▸ What the task asks
This exercise asks for a copy of each line in the records below with the word "браслетом" in it.

▸ Records supplied

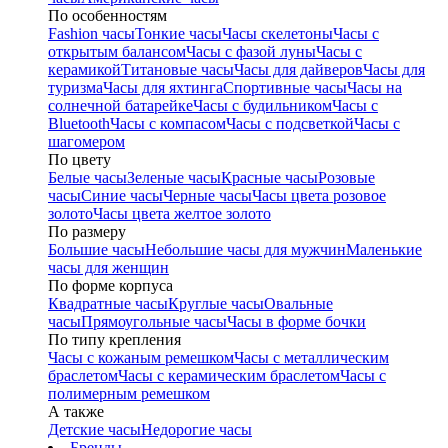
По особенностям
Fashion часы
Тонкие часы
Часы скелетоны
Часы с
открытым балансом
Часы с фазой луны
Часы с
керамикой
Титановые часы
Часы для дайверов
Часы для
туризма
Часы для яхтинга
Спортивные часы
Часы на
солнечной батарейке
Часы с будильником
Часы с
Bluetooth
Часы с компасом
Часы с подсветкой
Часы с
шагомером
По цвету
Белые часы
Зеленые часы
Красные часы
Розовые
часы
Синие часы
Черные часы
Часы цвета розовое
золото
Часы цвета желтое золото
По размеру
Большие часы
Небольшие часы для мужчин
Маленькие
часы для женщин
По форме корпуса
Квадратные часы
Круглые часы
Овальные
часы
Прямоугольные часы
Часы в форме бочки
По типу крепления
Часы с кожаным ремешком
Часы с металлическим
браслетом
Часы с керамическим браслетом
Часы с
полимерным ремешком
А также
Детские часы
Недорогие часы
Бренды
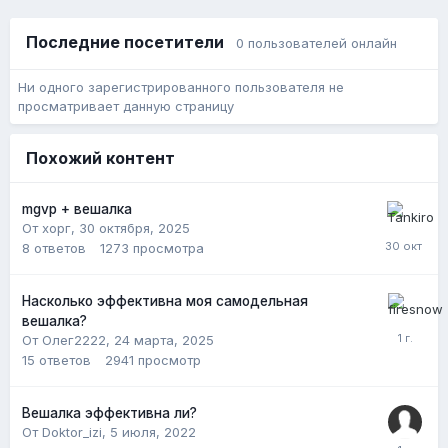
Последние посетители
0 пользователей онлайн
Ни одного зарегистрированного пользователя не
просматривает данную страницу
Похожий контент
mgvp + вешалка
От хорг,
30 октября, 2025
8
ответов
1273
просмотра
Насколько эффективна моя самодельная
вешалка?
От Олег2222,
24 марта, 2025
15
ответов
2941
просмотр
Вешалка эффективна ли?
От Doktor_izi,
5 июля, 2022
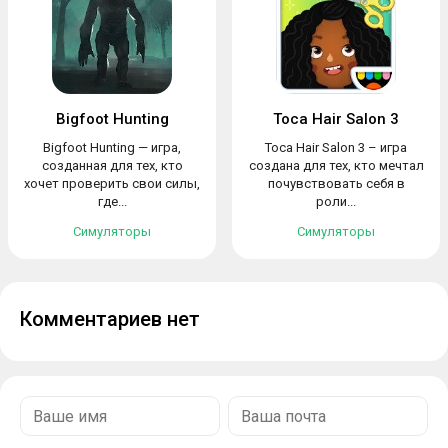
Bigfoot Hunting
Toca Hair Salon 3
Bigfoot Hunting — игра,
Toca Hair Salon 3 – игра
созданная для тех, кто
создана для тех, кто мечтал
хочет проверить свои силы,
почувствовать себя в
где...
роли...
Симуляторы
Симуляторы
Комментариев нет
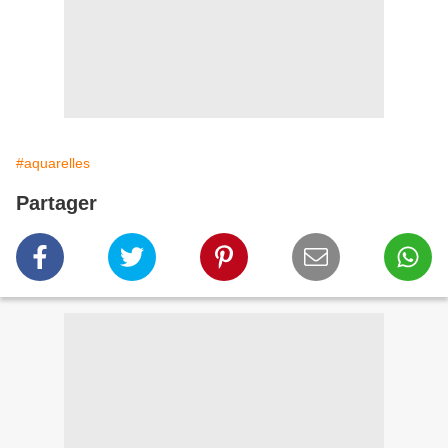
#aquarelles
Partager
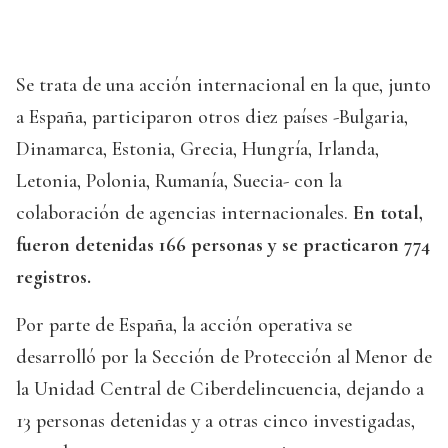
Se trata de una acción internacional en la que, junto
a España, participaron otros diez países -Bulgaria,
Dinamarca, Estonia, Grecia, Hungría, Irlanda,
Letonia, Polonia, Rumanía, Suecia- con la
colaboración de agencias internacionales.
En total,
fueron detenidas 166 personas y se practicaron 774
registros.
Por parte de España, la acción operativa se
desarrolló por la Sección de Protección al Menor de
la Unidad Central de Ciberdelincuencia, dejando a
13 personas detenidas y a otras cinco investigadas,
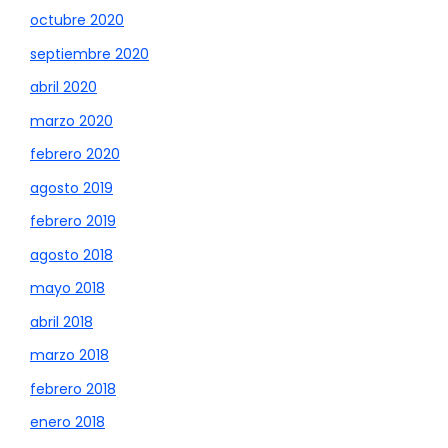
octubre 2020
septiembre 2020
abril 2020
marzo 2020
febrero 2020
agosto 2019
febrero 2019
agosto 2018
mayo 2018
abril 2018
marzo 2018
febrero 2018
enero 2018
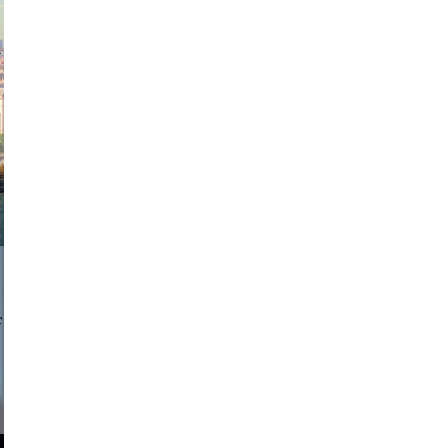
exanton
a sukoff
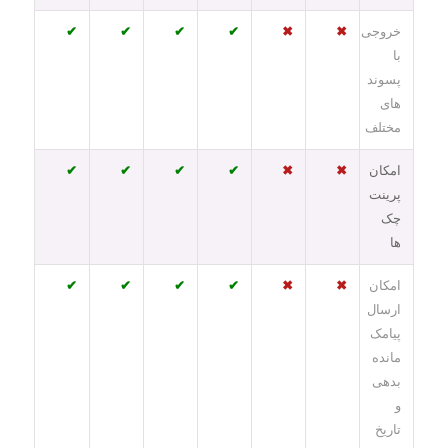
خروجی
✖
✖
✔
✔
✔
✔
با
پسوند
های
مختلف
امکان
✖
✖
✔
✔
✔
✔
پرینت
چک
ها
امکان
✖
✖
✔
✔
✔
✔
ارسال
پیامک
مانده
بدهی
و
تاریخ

▸ Answer to this task
браслетом
Часы с керамическим браслетом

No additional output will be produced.